N. robinsi was found by Italian scientists in 2002 in the Santonian-Campanian Calcari di Melissano, which is a fossil bed located near the town of Nardò. Strontium-isotope stratigraphy concluded the age of N. robinsi to be 83 million years old. The fossil was discovered incomplete and lacked the skull and part of the anterior skeleton. Despite the morphological uncertainty, cranial and branchial features confirmed it was an eel. At first, it was classified the earliest member of the eel family, Ophichthidae (snake eels). However, upon further inspection, the fossil only displayed one synapomorphy of snake eels, and possessed morphological features more congruent with an ancestral anguilliform. Therefore, many phylogenetic studies use this fossil as a calibration point to date crown anguilliforms. Therefore, if the oldest eel is 83 million years old, it can be concluded that Anguillidae could not have originated any earlier than that.

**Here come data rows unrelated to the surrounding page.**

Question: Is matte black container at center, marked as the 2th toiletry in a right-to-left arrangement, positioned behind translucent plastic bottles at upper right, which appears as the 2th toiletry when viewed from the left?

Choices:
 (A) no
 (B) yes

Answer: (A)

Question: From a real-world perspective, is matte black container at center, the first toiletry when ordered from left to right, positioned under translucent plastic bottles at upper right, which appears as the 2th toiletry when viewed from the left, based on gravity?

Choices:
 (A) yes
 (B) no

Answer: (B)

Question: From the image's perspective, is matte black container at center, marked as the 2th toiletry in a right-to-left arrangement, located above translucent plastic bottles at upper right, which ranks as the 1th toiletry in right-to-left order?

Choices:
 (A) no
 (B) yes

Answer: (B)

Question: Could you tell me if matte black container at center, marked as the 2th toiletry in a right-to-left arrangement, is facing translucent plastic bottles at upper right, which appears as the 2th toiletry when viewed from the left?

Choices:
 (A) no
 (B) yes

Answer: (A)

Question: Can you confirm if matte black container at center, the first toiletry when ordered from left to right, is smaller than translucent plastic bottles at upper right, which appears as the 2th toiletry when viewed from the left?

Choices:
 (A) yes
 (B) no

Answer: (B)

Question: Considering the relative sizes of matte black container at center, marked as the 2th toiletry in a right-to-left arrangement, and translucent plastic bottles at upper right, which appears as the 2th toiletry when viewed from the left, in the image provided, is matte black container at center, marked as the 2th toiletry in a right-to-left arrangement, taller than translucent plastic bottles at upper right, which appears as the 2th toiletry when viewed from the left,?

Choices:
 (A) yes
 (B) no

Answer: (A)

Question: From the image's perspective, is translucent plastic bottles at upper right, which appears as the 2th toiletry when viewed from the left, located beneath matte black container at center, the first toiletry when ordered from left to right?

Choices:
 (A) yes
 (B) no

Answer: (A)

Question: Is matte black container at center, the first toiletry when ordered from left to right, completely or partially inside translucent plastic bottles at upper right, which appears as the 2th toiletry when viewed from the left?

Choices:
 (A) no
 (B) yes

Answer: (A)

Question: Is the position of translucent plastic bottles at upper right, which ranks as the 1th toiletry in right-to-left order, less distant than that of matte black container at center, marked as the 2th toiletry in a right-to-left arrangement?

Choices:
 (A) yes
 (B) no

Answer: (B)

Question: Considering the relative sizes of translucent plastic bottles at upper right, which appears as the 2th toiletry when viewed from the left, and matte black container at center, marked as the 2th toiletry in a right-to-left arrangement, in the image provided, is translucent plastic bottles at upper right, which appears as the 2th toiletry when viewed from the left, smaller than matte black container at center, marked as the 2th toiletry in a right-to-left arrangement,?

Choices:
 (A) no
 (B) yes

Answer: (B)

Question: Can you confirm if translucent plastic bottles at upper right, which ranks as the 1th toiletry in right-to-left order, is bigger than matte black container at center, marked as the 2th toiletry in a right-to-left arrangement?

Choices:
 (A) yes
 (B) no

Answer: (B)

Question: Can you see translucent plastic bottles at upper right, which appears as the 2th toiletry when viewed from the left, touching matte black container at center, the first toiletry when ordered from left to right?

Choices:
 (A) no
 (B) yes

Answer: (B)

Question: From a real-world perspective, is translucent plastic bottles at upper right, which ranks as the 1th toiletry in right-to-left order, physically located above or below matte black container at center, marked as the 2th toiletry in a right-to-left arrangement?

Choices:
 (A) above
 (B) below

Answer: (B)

The earliest known, unequivocal fossil of an anguillid eel is Anguilla ignota and was found in Messel, Germany. The Messel fossil deposit is dated to be 43.8 million years old during the mid-Eocene epoch. During this time period, Messel was undergoing intense volcanic activity which resulted in the formation of freshwater maar lakes. A. ignota was found in the geological remains of one of these lakes, which makes it the oldest eel to inhabit a freshwater environment. Arguably, the most defining feature of Anguillidae is the fact that they inhabit freshwater, being the only family of eels to do so. Therefore, the hypothesis stating that A. ignota is the ancestor to all freshwater eels is strongly supported. This fossil is commonly used as a calibration fossil to pinpoint the lower boundary of the age of freshwater eels.